The T allele of rs4886761 (OR (95% CI): 2.204 (1.711–2.838)), G of rs4886467 (OR (95% CI): 1.946 (1.513–2.503)), T of rs4461027 (OR (95% CI): 2.26 (1.773–2.881)), A of rs16958477 (OR (95% CI): 1.792 (1.399–2.297)), and G of rs12914489 (OR (95% CI): 1.103 (0.631–1.929)) were risk alleles for the disorder. Meanwhile, the G alleles of rs4558370 (OR (95% CI): 0.493 (0.335–0.725)) were protective.

Genotypes TT and CC for rs4886761 (OR (95% CI): 5.655 (3.000–10.660) and 2.241 (1.473–3.408), respectively), TT and GG for rs4886467 (OR (95% CI): 4.026 (2.162–7.497) and 1.631 (1.08–2.463), respectively), CC and TT for rs4461027 (OR (95% CI): 5.245 (3.037–9.058) and 2.210 (1.37–3.564), respectively), and CC and AA for rs16958477 (OR (95% CI): 3.530 (1.968–6.334) and 1.740 (1.145–2.646), respectively) were risk genotypes for XFS/G. The genotype GG for rs4558370 (OR (95% CI): 0.374 (0.228–0.615)) was protective in this work.

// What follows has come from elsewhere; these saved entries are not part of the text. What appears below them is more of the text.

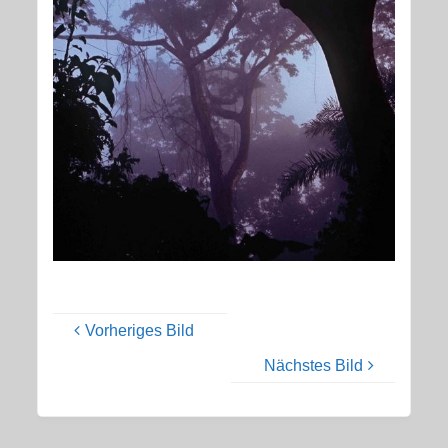
Vorheriges Bild
Nächstes Bild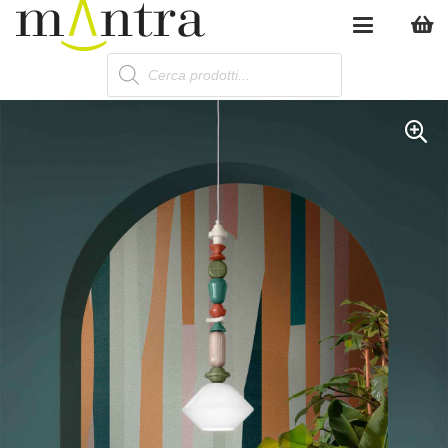
Products
search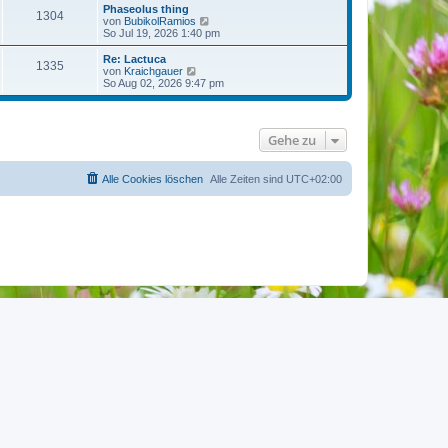
t
r
e
Phaseolus thing
r
1304
B
s
N
von
BubikolRamios
a
e
t
e
So Jul 19, 2026 1:40 pm
g
i
e
u
t
r
e
Re: Lactuca
r
1335
B
s
N
von
Kraichgauer
a
e
t
e
So Aug 02, 2026 9:47 pm
g
i
e
u
t
r
e
r
B
s
a
e
t
Gehe zu
g
i
e
t
r
r
B
a
e
Alle Cookies löschen
Alle Zeiten sind
UTC+02:00
g
i
t
r
a
g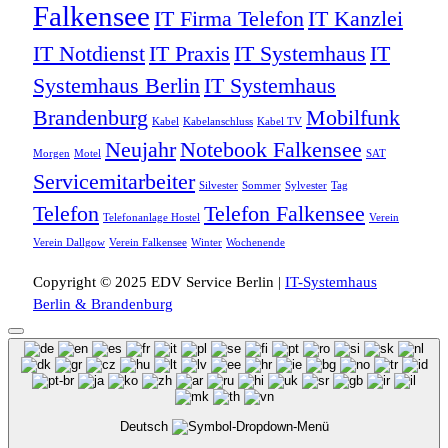
Falkensee
IT Firma Telefon
IT Kanzlei
IT Notdienst
IT Praxis
IT Systemhaus
IT
Systemhaus Berlin
IT Systemhaus
Brandenburg
Mobilfunk
Kabel
Kabelanschluss
Kabel TV
Neujahr
Notebook Falkensee
Morgen
Motel
SAT
Servicemitarbeiter
Silvester
Sommer
Sylvester
Tag
Telefon
Telefon Falkensee
Telefonanlage Hostel
Verein
Verein Dallgow
Verein Falkensee
Winter
Wochenende
Copyright © 2025 EDV Service Berlin |
IT-Systemhaus
Berlin & Brandenburg
Deutsch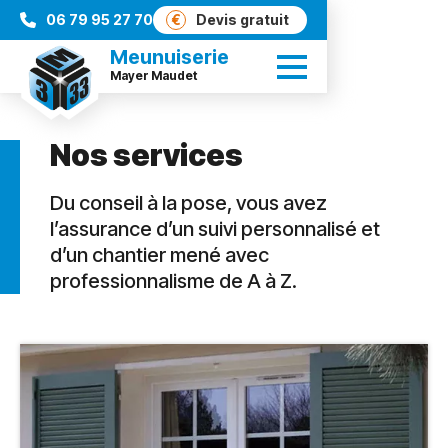
06 79 95 27 70
€
Devis gratuit
Meunuiserie
Mayer Maudet
Nos services
Du conseil à la pose, vous avez
l’assurance d’un suivi personnalisé et
d’un chantier mené avec
professionnalisme de A à Z.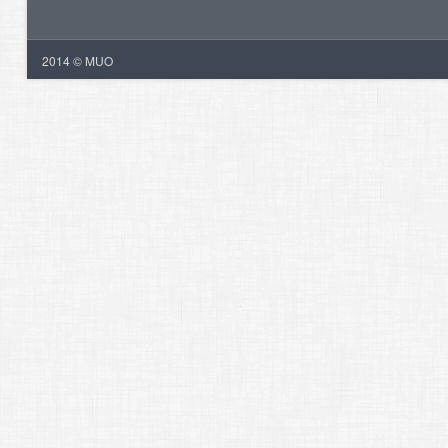
2014 © MUO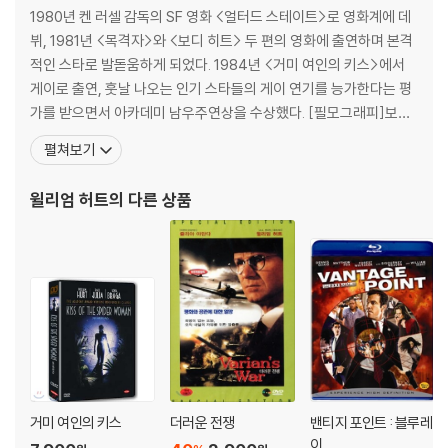
1980년 켄 러셀 감독의 SF 영화 <얼터드 스테이트>로 영화계에 데
뷔, 1981년 <목격자>와 <보디 히트> 두 편의 영화에 출연하며 본격
적인 스타로 발돋움하게 되었다. 1984년 <거미 여인의 키스>에서
게이로 출연, 훗날 나오는 인기 스타들의 게이 연기를 능가한다는 평
가를 받으면서 아카데미 남우주연상을 수상했다. [필모그래피]보디
히트(1981)|주연배우 작은 신의 아이들(1986)|주연배우 브로드캐
펼쳐보기
스트 뉴스(1987)|주연배우 데스티니 (1988)(1988)|주연배우 이
세상 끝까지 (1991)(1991)|주연배우 미스터 원더풀(1993)|주연배
윌리엄 허트
의 다른 상품
우 스모크(1995)|주연
거미 여인의 키스
더러운 전쟁
밴티지 포인트 : 블루레
이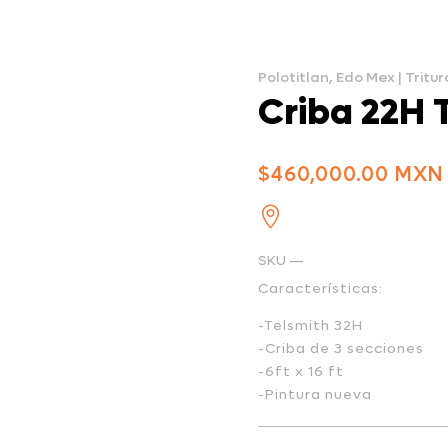
Polotitlan, Edo Mex
|
Tritur
Criba 22H 
$
460,000.00

SKU —
Características:
-Telsmith 32H
-Criba de 3 secciones
-6ft x 16 ft
-Pintura nueva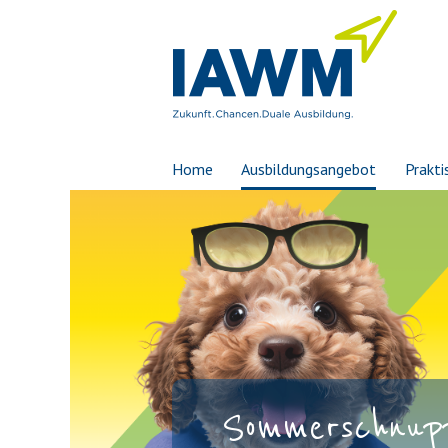
Home
Ausbildungsangebot
Prakti
Sommerschnupp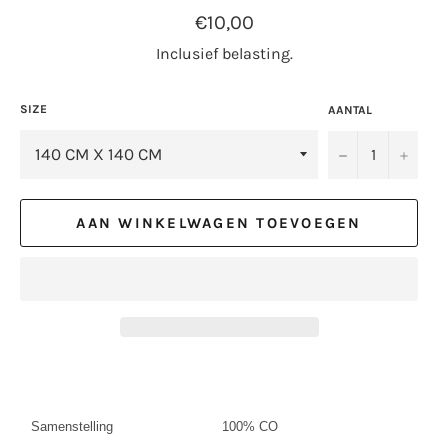
Normale
€10,00
prijs
Inclusief belasting.
SIZE
AANTAL
−
+
AAN WINKELWAGEN TOEVOEGEN
Samenstelling
100% CO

The haplotypes GGT and GTG of rs12914489, rs4886467, and rs4558370; TC and CT of rs4461027 and rs4886761 were found to be significantly associated with XFS/G.

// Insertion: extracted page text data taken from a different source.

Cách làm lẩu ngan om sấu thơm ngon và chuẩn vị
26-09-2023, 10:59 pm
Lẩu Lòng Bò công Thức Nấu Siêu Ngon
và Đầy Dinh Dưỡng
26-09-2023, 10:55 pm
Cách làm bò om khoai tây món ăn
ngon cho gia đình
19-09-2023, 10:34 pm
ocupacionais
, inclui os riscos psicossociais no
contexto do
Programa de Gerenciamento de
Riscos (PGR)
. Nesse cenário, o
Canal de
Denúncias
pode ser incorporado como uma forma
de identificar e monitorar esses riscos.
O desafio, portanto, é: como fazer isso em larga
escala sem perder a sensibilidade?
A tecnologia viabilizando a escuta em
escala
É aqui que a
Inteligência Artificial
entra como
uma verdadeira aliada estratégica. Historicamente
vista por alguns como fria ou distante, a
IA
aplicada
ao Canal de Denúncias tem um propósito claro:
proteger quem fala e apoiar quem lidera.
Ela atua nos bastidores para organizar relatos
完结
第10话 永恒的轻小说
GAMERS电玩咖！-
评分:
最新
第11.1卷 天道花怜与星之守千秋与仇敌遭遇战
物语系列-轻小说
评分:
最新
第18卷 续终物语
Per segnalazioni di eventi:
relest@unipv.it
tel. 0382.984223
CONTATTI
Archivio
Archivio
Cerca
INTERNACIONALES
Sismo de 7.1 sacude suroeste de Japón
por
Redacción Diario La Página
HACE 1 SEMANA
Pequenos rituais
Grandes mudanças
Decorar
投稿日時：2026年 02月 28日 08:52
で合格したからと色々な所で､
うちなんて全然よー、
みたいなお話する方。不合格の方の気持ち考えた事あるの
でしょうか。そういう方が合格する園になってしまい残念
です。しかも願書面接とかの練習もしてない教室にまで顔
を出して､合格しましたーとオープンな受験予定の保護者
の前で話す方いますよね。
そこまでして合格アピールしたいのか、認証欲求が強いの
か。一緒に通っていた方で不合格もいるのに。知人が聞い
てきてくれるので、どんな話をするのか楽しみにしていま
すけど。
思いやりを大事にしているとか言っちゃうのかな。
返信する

Besides rs12914489 (p=0.018) that deviated from the HWE in the control group, the remaining SNPs were in line with the HWE. The frequencies of allele G of rs12914489 (p=0.731; OR= 1.103, 95% CI: 0.631–1.929) and genotypes AA and GG at rs12914489 (p=0.999 and p=0.509, respectively) were comparable in both groups. However, studies have shown that rsl2914489 in the distal region of the LOXL1 promoter is independently related to XFS. It affects gene transcriptional activity by controlling transcriptional binding sites to improve the overall risk of the LOXL1 promoter haplotype [17]. The discrepancy may be caused by an insufficient sample size and/or random or sampling error. Larger studies are warranted to examine rsl2914489's association with XFS/G in Uygur individuals.

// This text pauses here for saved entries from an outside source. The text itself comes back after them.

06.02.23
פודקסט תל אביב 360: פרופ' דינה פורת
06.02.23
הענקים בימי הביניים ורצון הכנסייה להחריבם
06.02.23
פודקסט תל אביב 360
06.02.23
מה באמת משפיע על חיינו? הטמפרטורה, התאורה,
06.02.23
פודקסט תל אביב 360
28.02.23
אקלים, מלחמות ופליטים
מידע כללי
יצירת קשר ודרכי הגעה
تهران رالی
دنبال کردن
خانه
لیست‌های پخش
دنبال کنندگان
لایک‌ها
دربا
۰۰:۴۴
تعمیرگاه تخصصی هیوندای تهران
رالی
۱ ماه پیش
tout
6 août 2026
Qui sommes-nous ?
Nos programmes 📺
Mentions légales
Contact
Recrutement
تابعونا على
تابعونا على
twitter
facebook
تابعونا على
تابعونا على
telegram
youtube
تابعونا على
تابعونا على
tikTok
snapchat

LOXL1 was identified as the main genetic risk factor for XFS/G, although causal variants and their respective roles in the pathogenetic mechanisms of XFS still deserve further investigation [18]. Although our previously reported data revealed many genes [19] and SNP polymorphisms pathogenetically critical for XFS/G in Uygur individuals, the pathogenetic roles of these SNPs in XFS/G among Uygur individuals should be accurately examined in future studies determining additional genetic and/or environmental parameters important in XFS/G development.